The above account is quoted here because it seems, to the writer, to present in a few words the conventionalities of the occasion in a frame of picturesqueness and environment which similar functions “in town” lack in almost every way.



Certainly, convention is robbed of half its banality and insincerity under such conditions, and, though most of us know it only in costume novels, sword-and-cloak dramas, and comic-opera settings, it is pleasurable to know that such things do really exist to-day.

In our day, Kilkenny Castle has been repaired, preserved, and restored, as was its due, but with that paternal care and affection which would not allow a child to be ill or inappropriately dressed. The adaptations and modernizations have not discounted its grand towers, battlements, and bastions, and though, chiefly, it is a modern building which contains the greater part of the domestic establishment of the present Marquis of Ormonde, the three massive central towers stand to-day practically unaltered as to their walls.

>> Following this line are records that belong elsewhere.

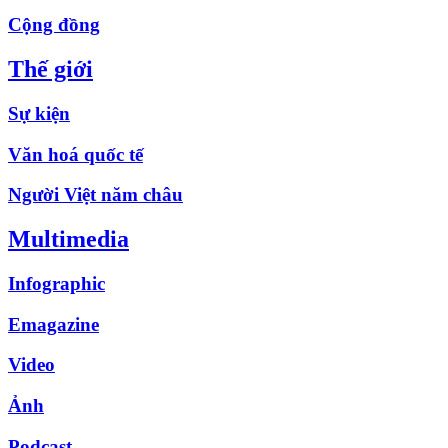
Cộng đồng
Thế giới
Sự kiện
Văn hoá quốc tế
Người Việt năm châu
Multimedia
Infographic
Emagazine
Video
Ảnh
Podcast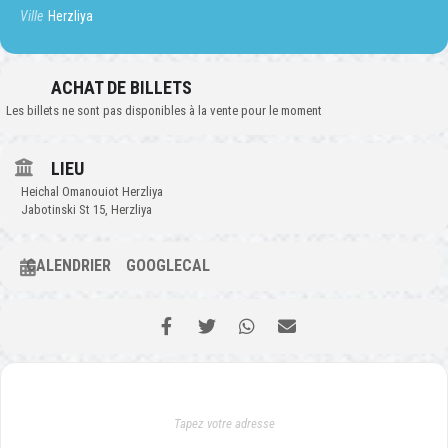
Ville
Herzliya
ACHAT DE BILLETS
Les billets ne sont pas disponibles à la vente pour le moment
LIEU
Heichal Omanouiot Herzliya
Jabotinski St 15, Herzliya
CALENDRIER
GOOGLECAL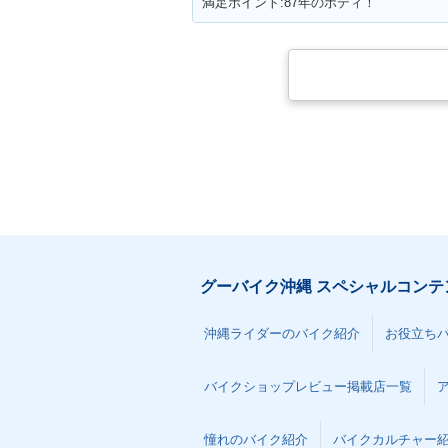
満足ポイント:87年のボディ！
2006年 CB400 SUPER
2005年 CB400
FOUR HYPER VTEC
FOUR HYPER
Ⅲ・マイナーチェンジ
Ⅲ・マイナーチ
グーバイク沖縄 スペシャルコンテ
2000年 CB400 SUPER
1999年 CB400
FOUR HYPER VTEC・
FOUR HYPER
マイナーチェンジ
フルモデルチェ
沖縄ライダーのバイク紹介
お役立ち
バイクショップレビュー掲載店一覧
憧れのバイク紹介
バイクカルチャー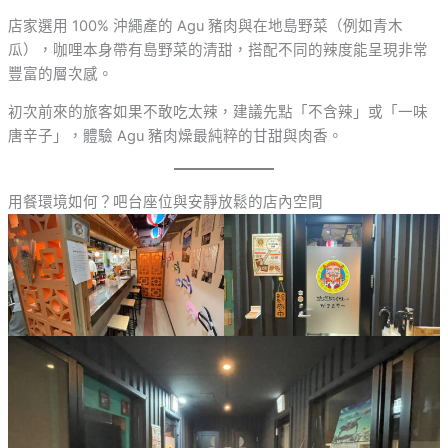
店家選用 100% 沖繩產的 Agu 豬肉與在地島野菜（例如青木
瓜），咖哩本身帶有島野菜的清甜，搭配不同的辣度能呈現非常
豐富的層次感。
初次前來的旅客如果不敢吃太辣，建議先點「不含辣」或「一味
唐辛子」，體驗 Agu 豬肉燥最純粹的甘甜與肉香。
用餐環境如何？吧台座位與安靜放鬆的店內空間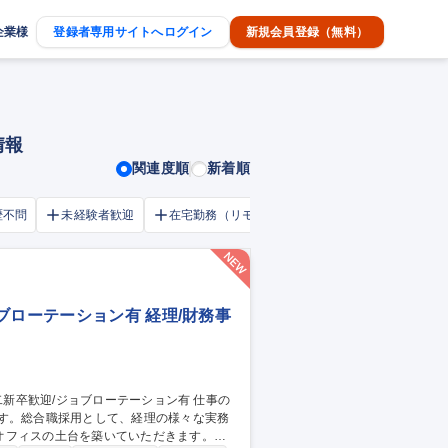
企業様
登録者専用サイトへログイン
新規会員登録（無料）
情報
関連度順
新着順
歴不問
未経験者歓迎
在宅勤務（リモートワーク）OK
家賃補助・
ブローテーション有 経理/財務事
ます。総合職採用として、経理の様々な実務
オフィスの土台を築いていただきます。。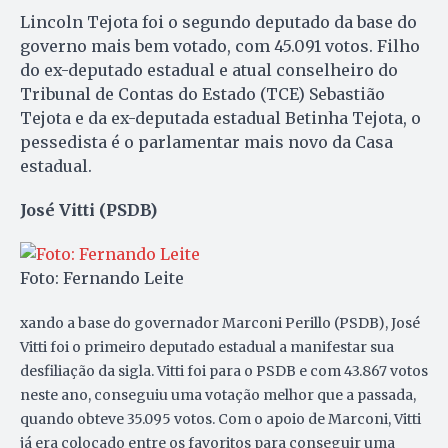
Lincoln Tejota foi o segundo deputado da base do
governo mais bem votado, com 45.091 votos. Filho
do ex-deputado estadual e atual conselheiro do
Tribunal de Contas do Estado (TCE) Sebastião
Tejota e da ex-deputada estadual Betinha Tejota, o
pessedista é o parlamentar mais novo da Casa
estadual.
José Vitti (PSDB)
Foto: Fernando Leite
xando a base do governador Marconi Perillo (PSDB), José
Vitti foi o primeiro deputado estadual a manifestar sua
desfiliação da sigla. Vitti foi para o PSDB e com 43.867 votos
neste ano, conseguiu uma votação melhor que a passada,
quando obteve 35.095 votos. Com o apoio de Marconi, Vitti
já era colocado entre os favoritos para conseguir uma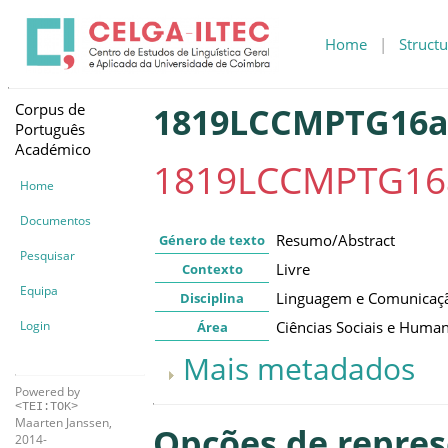
Home
|
Structu
Corpus de
1819LCCMPTG16
Português
Académico
1819LCCMPTG16
Home
Documentos
Resumo/Abstract
Género de texto
Pesquisar
Livre
Contexto
Equipa
Linguagem e Comunicaç
Disciplina
Login
Ciências Sociais e Huma
Área
Mais metadados
Powered by
<TEI:TOK>
Maarten Janssen,
Opções de repre
2014-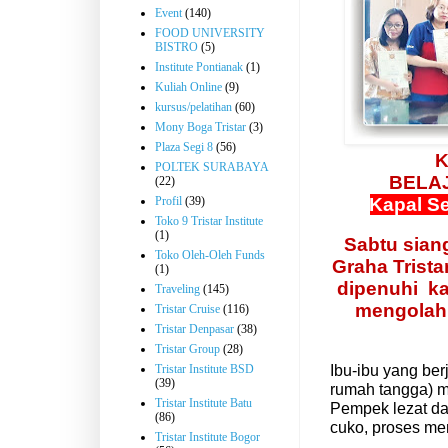
Event
(140)
FOOD UNIVERSITY
BISTRO
(5)
Institute Pontianak
(1)
Kuliah Online
(9)
kursus/pelatihan
(60)
Mony Boga Tristar
(3)
Plaza Segi 8
(56)
K
POLTEK SURABAYA
BELA
(22)
Kapal Se
Profil
(39)
Toko 9 Tristar Institute
(1)
Sabtu siang
Toko Oleh-Oleh Funds
Graha Trista
(1)
dipenuhi
k
Traveling
(145)
mengolah
Tristar Cruise
(116)
Tristar Denpasar
(38)
Tristar Group
(28)
Ibu-ibu yang ber
Tristar Institute BSD
(39)
rumah tangga) m
Tristar Institute Batu
Pempek lezat da
(86)
cuko, proses m
Tristar Institute Bogor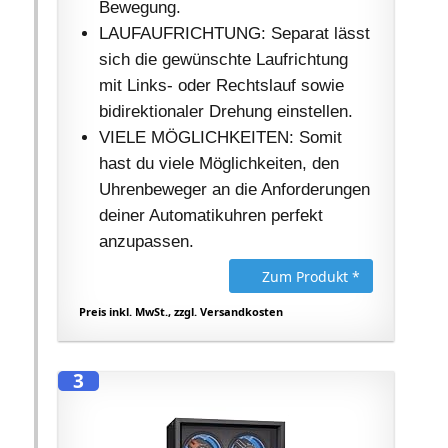
Bewegung.
LAUFAUFRICHTUNG: Separat lässt
sich die gewünschte Laufrichtung
mit Links- oder Rechtslauf sowie
bidirektionaler Drehung einstellen.
VIELE MÖGLICHKEITEN: Somit
hast du viele Möglichkeiten, den
Uhrenbeweger an die Anforderungen
deiner Automatikuhren perfekt
anzupassen.
Zum Produkt *
Preis inkl. MwSt., zzgl. Versandkosten
3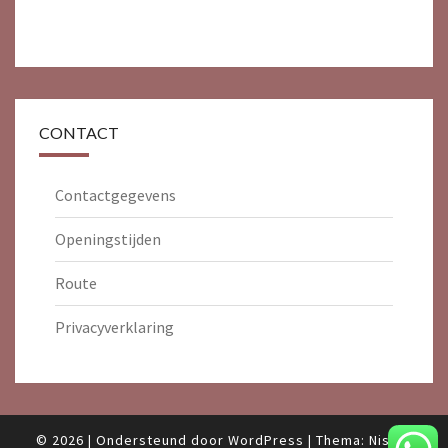
CONTACT
Contactgegevens
Openingstijden
Route
Privacyverklaring
© 2026
|
Ondersteund door
WordPress
|
Thema:
Nisarg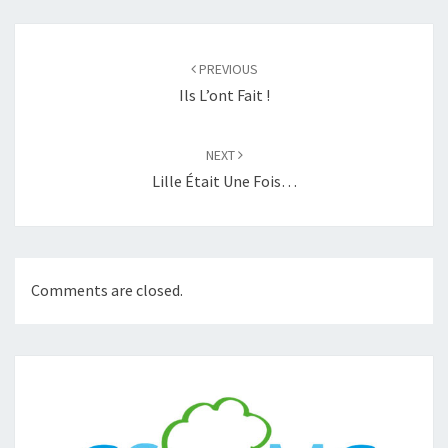
Post
navigation
PREVIOUS
Ils L’ont Fait !
NEXT
Lille Était Une Fois…
Comments are closed.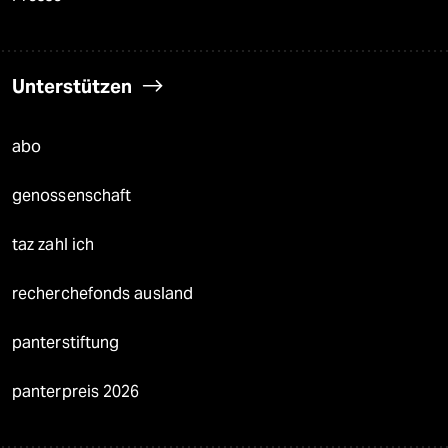
Unterstützen
abo
genossenschaft
taz zahl ich
recherchefonds ausland
panterstiftung
panterpreis 2026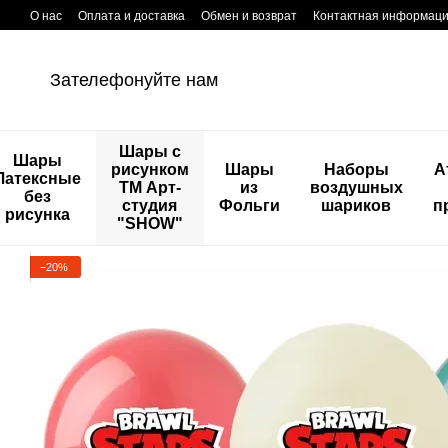
Перейти к основному контенту
О нас
Оплата и доставка
Обмен и возврат
Контактная информац
Зателефонуйте нам
Шары с
Шары
рисунком
Шары
Наборы
А
Латексные
ТМ Арт-
из
воздушных
без
студия
Фольги
шариков
п
рисунка
"SHOW"
−20%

In every way the castle suggests Spenser’s epithet, “Faire Kilkenny.” Its picture-gallery reputedly contains the best private collection in Ireland,—portraits by Holbein, Lely, Van Dyck, Kneller, and Sir Joshua, of men who have illustrated those tragedies of history which, with time, have assumed the rich colouring of romance. Their curious watchful eyes have scanned royal guests; indeed, more than one of that now silent company have intermarried with the scions of royalty.